Optimal pH for the Alcohol Dehydrogenase Enzyme
The alcohol dehydrogenase enzyme works by transferring hydrate and proton. Every enzyme works at certain temperatures and pH levels, and the optimal pH for each type of enzyme is the point at which the enzyme operates at its best. For alcohol dehydrogenase enzyme, this pH range is in the range of 7 and 8.
The ideal pH for alcohol dehydrogenase production requires a certain balance of the sugar-acid ratio. It is often impossible to achieve this balance by simply adjusting the pH of the enzyme. Fortunately, a new process developed by Liu et al. has lower material costs and a shorter fermentation period. This method represents a significant breakthrough in biocatalysis, and it may be the key to commercializing alcohol dehydrogenase.
It is not yet known how the Yarrowia lipolytica enzyme regulates citrate production. One theory is that the enzyme regulates ROS accumulation by the NDH2e pathway. Studies have shown that the Y. lipolytic enzyme may protect against ROS accumulation in the stationary phase. In addition, it has been suggested that Yarrowia lipolytica can oxidize long-chain alkanes and release hydrogen peroxide.
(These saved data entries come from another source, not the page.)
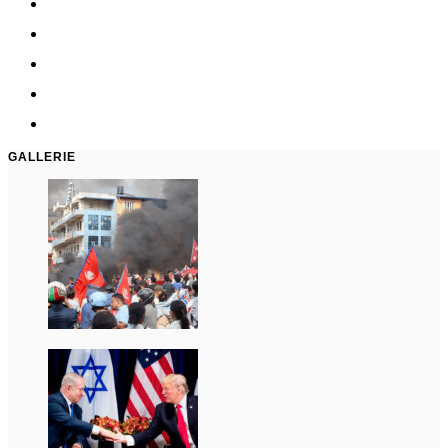
GALLERIE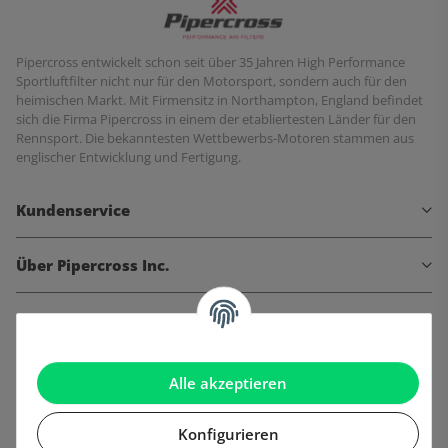
Pipercross entwickelt schon seit über 35 Jahren High Performance
Sportluftfilter nicht nur für den Motorsport, sondern auch für den
heimischen Markt. Mit Firmensitz in Northampton, England befindet
sich die Firma Pipercross in einem der etabliertesten Länder für den
Rennsport. Die bekanntesten Wettbewerbs-Motoren stammen aus
englischer Entwicklung und Fertigung.
Kundenservice
Über Pipercross Inc.
Informationen
Gesetzliche Informationen
Alle akzeptieren
Konfigurieren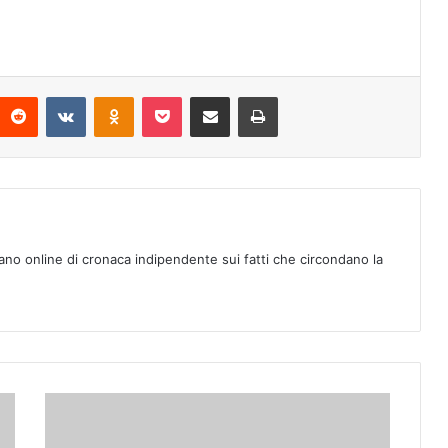
Reddit
VKontakte
Odnoklassniki
Pocket
Condividi via mail
Stampa
ano online di cronaca indipendente sui fatti che circondano la
L
a
“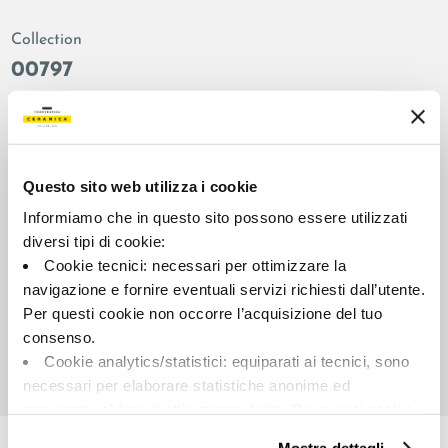
Collection
00797
Couleur:
Finition:
Blanc
naturel
Catégorie:
Aspect superficiel:
Fond
mat
Questo sito web utilizza i cookie
Format:
Stonalisation:
Informiamo che in questo sito possono essere utilizzati
30.0x30.0
V2
diversi tipi di cookie:
Cookie tecnici: necessari per ottimizzare la
Unité de measure:
MQ
navigazione e fornire eventuali servizi richiesti dall’utente.
Per questi cookie non occorre l’acquisizione del tuo
consenso.
Cookie analytics/statistici: equiparati ai tecnici, sono
necessari per elaborare statistiche anonime ed
aggregate, al fine di ottimizzare il sito. Per questi cookie
Share:
non occorre l’acquisizione del tuo consenso.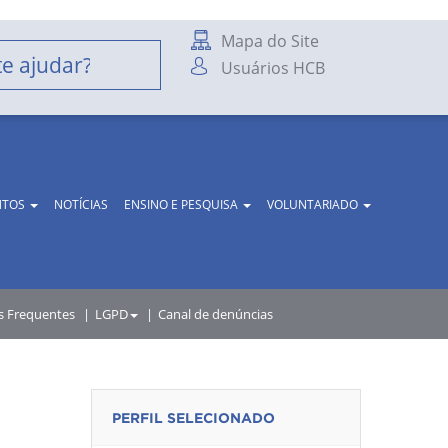
Mapa do Site
Usuários HCB
NTOS
NOTÍCIAS
ENSINO E PESQUISA
VOLUNTARIADO
s Frequentes
LGPD
Canal de denúncias
PERFIL SELECIONADO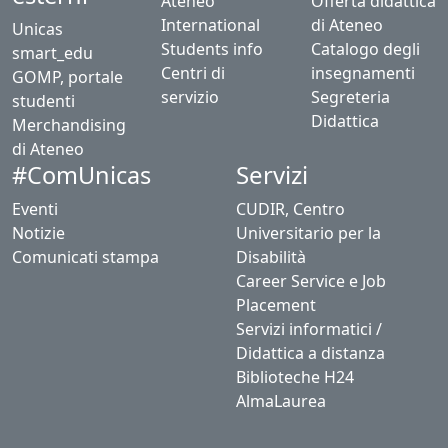
Ateneo
Offerta didattica
International
di Ateneo
Unicas
Students info
Catalogo degli
smart_edu
Centri di
insegnamenti
GOMP, portale
servizio
Segreteria
studenti
Didattica
Merchandising
di Ateneo
Servizi
#ComUnicas
Eventi
CUDIR, Centro
Notizie
Universitario per la
Comunicati stampa
Disabilità
Career Service e Job
Placement
Servizi informatici /
Didattica a distanza
Biblioteche H24
AlmaLaurea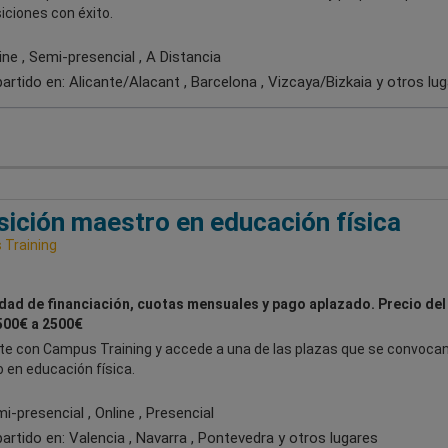
iciones con éxito.
ne , Semi-presencial , A Distancia
artido en:
Alicante/Alacant , Barcelona , Vizcaya/Bizkaia
y otros lu
ición maestro en educación física
Training
idad de financiación, cuotas mensuales y pago aplazado. Precio del
500€ a 2500€
te con Campus Training y accede a una de las plazas que se convocan
 en educación física.
-presencial , Online , Presencial
artido en:
Valencia , Navarra , Pontevedra
y otros lugares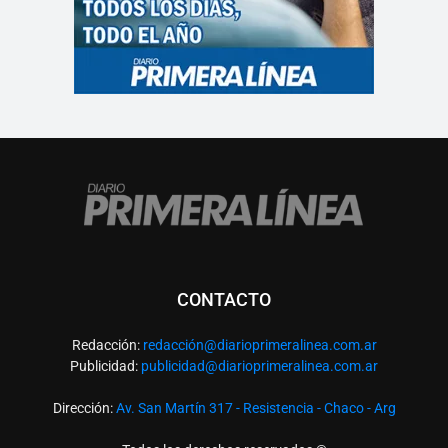
CONTACTO
Redacción:
redacció
n@diarioprimeralinea.com.ar
Publicidad:
publicidad@diarioprimeralinea.com.ar
Dirección:
Av. San Martín 317 - Resistencia - Chaco - Arg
The Yarrowia lipolytic enzyme is a non-pathogenic obligate aerobe. It has many industrial applications and has been used to produce single-cell proteins, citric acid, erythritol, omega-3 eicosapentaenoic acid, and lysosomal enzymes.
The Yarrowia lipolytica bacteria cultured in a mineral medium was grown in a nitrogen-limited environment, promoting citrate production. Glucose was used as the carbon source. Experiments have shown two distinct growth phases, one with an exponential growth rate and the other with a stationary growth phase. In the stationary phase, biomass concentration can reach up to 6 gDCW/L.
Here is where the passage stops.